* TASK OBJECTIVE
The records below need to come back exactly as they are, pictures omitted.

*** EXTRACTED DATA ***

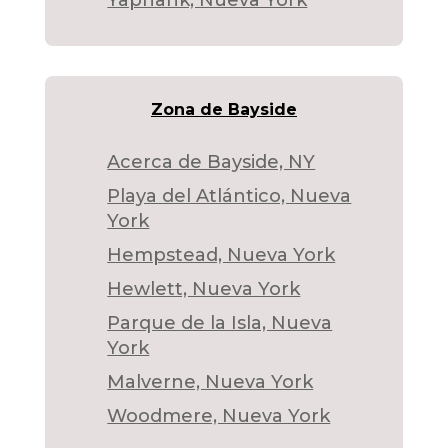
Zona de Bayside
Acerca de Bayside, NY
Playa del Atlántico, Nueva
York
Hempstead, Nueva York
Hewlett, Nueva York
Parque de la Isla, Nueva
York
Malverne, Nueva York
Woodmere, Nueva York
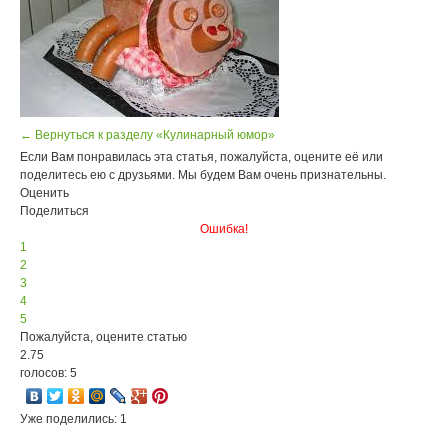
← Вернуться к разделу «Кулинарный юмор»
Если Вам понравилась эта статья, пожалуйста, оцените её или
поделитесь ею с друзьями. Мы будем Вам очень признательны.
Оценить
Поделиться
Ошибка!
1
2
3
4
5
Пожалуйста, оцените статью
2.75
голосов: 5
Уже поделились: 1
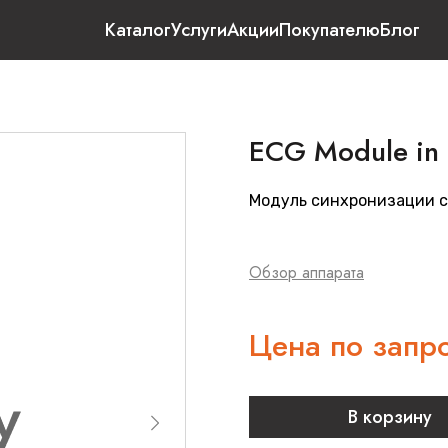
Каталог
Услуги
Акции
Покупателю
Блог
ECG Module in t
Модуль синхронизации с
Обзор аппарата
Цена по запр
В корзину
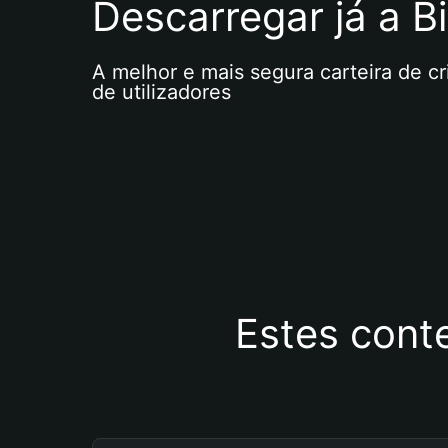
Descarregar já a Bi
A melhor e mais segura carteira de c
de utilizadores
Estes cont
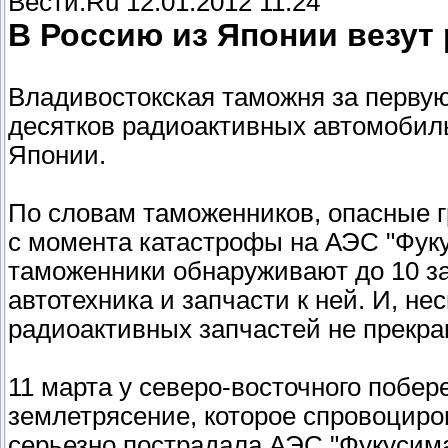
Вести.Ru 12.01.2012 11:24
В Россию из Японии везут
Владивостокская таможня за первую
десятков радиоактивных автомобиль
Японии.
По словам таможенников, опасные г
с момента катастрофы на АЭС "Фуку
таможенники обнаруживают до 10 за
автотехника и запчасти к ней. И, не
радиоактивных запчастей не прекращ
11 марта у северо-восточного поб
землетрясение, которое спровоциро
серьезно пострадала АЭС "Фукусима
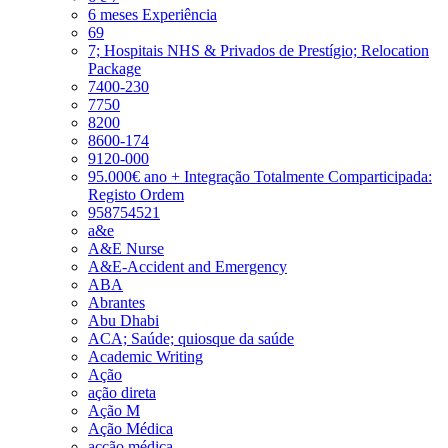
6 meses Experiência
69
7; Hospitais NHS & Privados de Prestígio; Relocation
Package
7400-230
7750
8200
8600-174
9120-000
95.000€ ano + Integração Totalmente Comparticipada:
Registo Ordem
958754521
a&e
A&E Nurse
A&E-Accident and Emergency
ABA
Abrantes
Abu Dhabi
ACA; Saúde; quiosque da saúde
Academic Writing
Ação
ação direta
Ação M
Ação Médica
acção médica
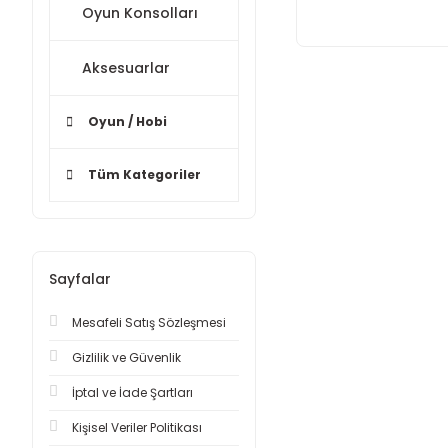
Oyun Konsolları
Aksesuarlar
Oyun / Hobi
Tüm Kategoriler
Sayfalar
Mesafeli Satış Sözleşmesi
Gizlilik ve Güvenlik
İptal ve İade Şartları
Kişisel Veriler Politikası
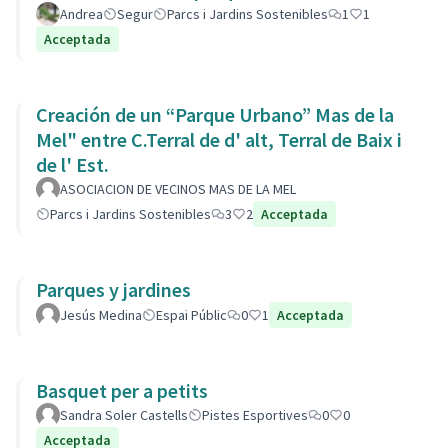
Andrea
Segur
Parcs i Jardins Sostenibles
1
1
Acceptada
Creación de un “Parque Urbano” Mas de la
Mel" entre C.Terral de d' alt, Terral de Baix i
de l' Est.
ASOCIACION DE VECINOS MAS DE LA MEL
Parcs i Jardins Sostenibles
3
2
Acceptada
Parques y jardines
Jesús Medina
Espai Públic
0
1
Acceptada
Basquet per a petits
Sandra Soler Castells
Pistes Esportives
0
0
Acceptada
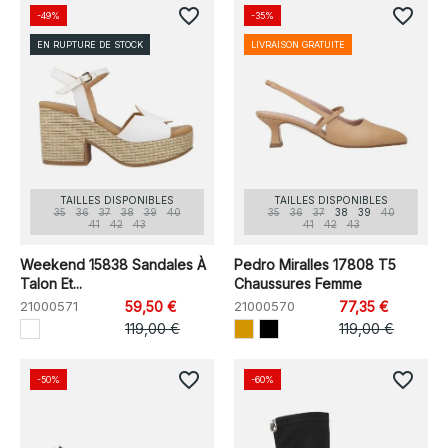
favorite_border
favorite_border
-49%
-35%
EN RUPTURE DE STOCK
LIVRAISON GRATUITE
TAILLES DISPONIBLES
TAILLES DISPONIBLES
35
36
37
38
39
40
35
36
37
38
39
40
41
42
43
41
42
43
Weekend 15838 Sandales À
Pedro Miralles 17808 T5
Talon Et...
Chaussures Femme
21000571
59,50 €
21000570
77,35 €
119,00 €
119,00 €
favorite_border
favorite_border
-50%
-60%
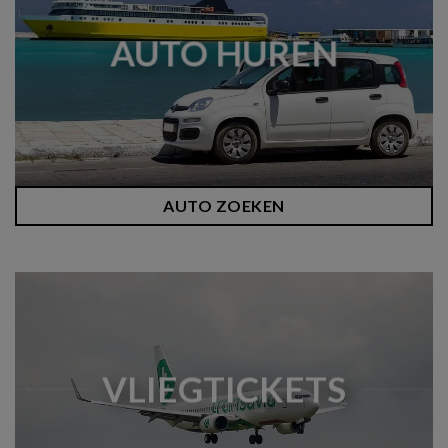
AUTO HUREN
AUTO ZOEKEN
VLIEGTICKETS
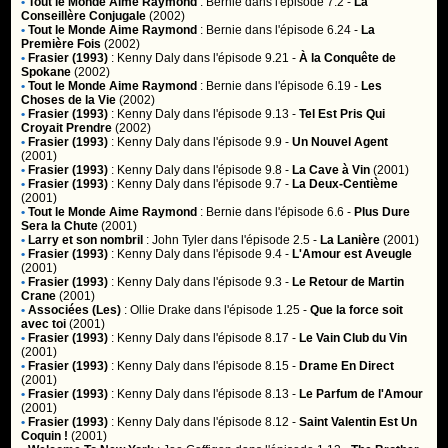
•
Tout le Monde Aime Raymond
:
Bernie
dans l'épisode 7.2 -
La
Conseillère Conjugale
(2002)
•
Tout le Monde Aime Raymond
:
Bernie
dans l'épisode 6.24 -
La
Première Fois
(2002)
•
Frasier (1993)
:
Kenny Daly
dans l'épisode 9.21 -
À la Conquête de
Spokane
(2002)
•
Tout le Monde Aime Raymond
:
Bernie
dans l'épisode 6.19 -
Les
Choses de la Vie
(2002)
•
Frasier (1993)
:
Kenny Daly
dans l'épisode 9.13 -
Tel Est Pris Qui
Croyait Prendre
(2002)
•
Frasier (1993)
:
Kenny Daly
dans l'épisode 9.9 -
Un Nouvel Agent
(2001)
•
Frasier (1993)
:
Kenny Daly
dans l'épisode 9.8 -
La Cave à Vin
(2001)
•
Frasier (1993)
:
Kenny Daly
dans l'épisode 9.7 -
La Deux-Centième
(2001)
•
Tout le Monde Aime Raymond
:
Bernie
dans l'épisode 6.6 -
Plus Dure
Sera la Chute
(2001)
•
Larry et son nombril
:
John Tyler
dans l'épisode 2.5 -
La Lanière
(2001)
•
Frasier (1993)
:
Kenny Daly
dans l'épisode 9.4 -
L'Amour est Aveugle
(2001)
•
Frasier (1993)
:
Kenny Daly
dans l'épisode 9.3 -
Le Retour de Martin
Crane
(2001)
•
Associées (Les)
:
Ollie Drake
dans l'épisode 1.25 -
Que la force soit
avec toi
(2001)
•
Frasier (1993)
:
Kenny Daly
dans l'épisode 8.17 -
Le Vain Club du Vin
(2001)
•
Frasier (1993)
:
Kenny Daly
dans l'épisode 8.15 -
Drame En Direct
(2001)
•
Frasier (1993)
:
Kenny Daly
dans l'épisode 8.13 -
Le Parfum de l'Amour
(2001)
•
Frasier (1993)
:
Kenny Daly
dans l'épisode 8.12 -
Saint Valentin Est Un
Coquin !
(2001)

*** End of EXTRACTED DATA ***

* EXERCISE RESPONSE
Zona de Bayside
Acerca de Bayside, NY
Playa del Atlántico, Nueva
York
Hempstead, Nueva York
Hewlett, Nueva York
Parque de la Isla, Nueva
York
Malverne, Nueva York
Woodmere, Nueva York
← Вернуться к разделу «Кулинарный юмор»
Если Вам понравилась эта статья, пожалуйста, оцените её или
поделитесь ею с друзьями. Мы будем Вам очень признательны.
Оценить
Поделиться
Ошибка!
1
2
3
4
5
Пожалуйста, оцените статью
2.75
голосов: 5
Уже поделились: 1
Каталог
Услуги
Акции
Покупателю
Блог
ECG Module in t
Модуль синхронизации с
Обзор аппарата
Цена по запр
В корзину
Descarregar já a Bi
A melhor e mais segura carteira de c
de utilizadores
Estes cont
Вести.Ru 12.01.2012 11:24
В Россию из Японии везут
Владивостокская таможня за первую
десятков радиоактивных автомобиль
Японии.
По словам таможенников, опасные г
с момента катастрофы на АЭС "Фуку
таможенники обнаруживают до 10 за
автотехника и запчасти к ней. И, не
радиоактивных запчастей не прекращ
11 марта у северо-восточного поб
землетрясение, которое спровоциро
серьезно пострадала АЭС "Фукусима
6 meses Experiência
69
7; Hospitais NHS & Privados de Prestígio; Relocation
Package
7400-230
7750
8200
8600-174
9120-000
95.000€ ano + Integração Totalmente Comparticipada:
Registo Ordem
958754521
a&e
A&E Nurse
A&E-Accident and Emergency
ABA
Abrantes
Abu Dhabi
ACA; Saúde; quiosque da saúde
Academic Writing
Ação
ação direta
Ação M
Ação Médica
acção médica
Oyun Konsolları
Aksesuarlar
Oyun / Hobi
Tüm Kategoriler
Sayfalar
Mesafeli Satış Sözleşmesi
Gizlilik ve Güvenlik
İptal ve İade Şartları
Kişisel Veriler Politikası
Andrea
Segur
Parcs i Jardins Sostenibles
1
1
Acceptada
Creación de un “Parque Urbano” Mas de la
Mel" entre C.Terral de d' alt, Terral de Baix i
de l' Est.
ASOCIACION DE VECINOS MAS DE LA MEL
Parcs i Jardins Sostenibles
3
2
Acceptada
Parques y jardines
Jesús Medina
Espai Públic
0
1
Acceptada
Basquet per a petits
Sandra Soler Castells
Pistes Esportives
0
0
Acceptada
favorite_border
favorite_border
-49%
-35%
EN RUPTURE DE STOCK
LIVRAISON GRATUITE
TAILLES DISPONIBLES
TAILLES DISPONIBLES
35
36
37
38
39
40
35
36
37
38
39
40
41
42
43
41
42
43
Weekend 15838 Sandales À
Pedro Miralles 17808 T5
Talon Et...
Chaussures Femme
21000571
59,50 €
21000570
77,35 €
119,00 €
119,00 €
favorite_border
favorite_border
-50%
-60%
AUTO HUREN
AUTO ZOEKEN
VLIEGTICKETS
•
Tout le Monde Aime Raymond
:
Bernie
dans l'épisode 7.2 -
La
Conseillère Conjugale
(2002)
•
Tout le Monde Aime Raymond
:
Bernie
dans l'épisode 6.24 -
La
Première Fois
(2002)
•
Frasier (1993)
:
Kenny Daly
dans l'épisode 9.21 -
À la Conquête de
Spokane
(2002)
•
Tout le Monde Aime Raymond
:
Bernie
dans l'épisode 6.19 -
Les
Choses de la Vie
(2002)
•
Frasier (1993)
:
Kenny Daly
dans l'épisode 9.13 -
Tel Est Pris Qui
Croyait Prendre
(2002)
•
Frasier (1993)
:
Kenny Daly
dans l'épisode 9.9 -
Un Nouvel Agent
(2001)
•
Frasier (1993)
:
Kenny Daly
dans l'épisode 9.8 -
La Cave à Vin
(2001)
•
Frasier (1993)
:
Kenny Daly
dans l'épisode 9.7 -
La Deux-Centième
(2001)
•
Tout le Monde Aime Raymond
:
Bernie
dans l'épisode 6.6 -
Plus Dure
Sera la Chute
(2001)
•
Larry et son nombril
:
John Tyler
dans l'épisode 2.5 -
La Lanière
(2001)
•
Frasier (1993)
:
Kenny Daly
dans l'épisode 9.4 -
L'Amour est Aveugle
(2001)
•
Frasier (1993)
:
Kenny Daly
dans l'épisode 9.3 -
Le Retour de Martin
Crane
(2001)
•
Associées (Les)
:
Ollie Drake
dans l'épisode 1.25 -
Que la force soit
avec toi
(2001)
•
Frasier (1993)
:
Kenny Daly
dans l'épisode 8.17 -
Le Vain Club du Vin
(2001)
•
Frasier (1993)
:
Kenny Daly
dans l'épisode 8.15 -
Drame En Direct
(2001)
•
Frasier (1993)
:
Kenny Daly
dans l'épisode 8.13 -
Le Parfum de l'Amour
(2001)
•
Frasier (1993)
:
Kenny Daly
dans l'épisode 8.12 -
Saint Valentin Est Un
Coquin !
(2001)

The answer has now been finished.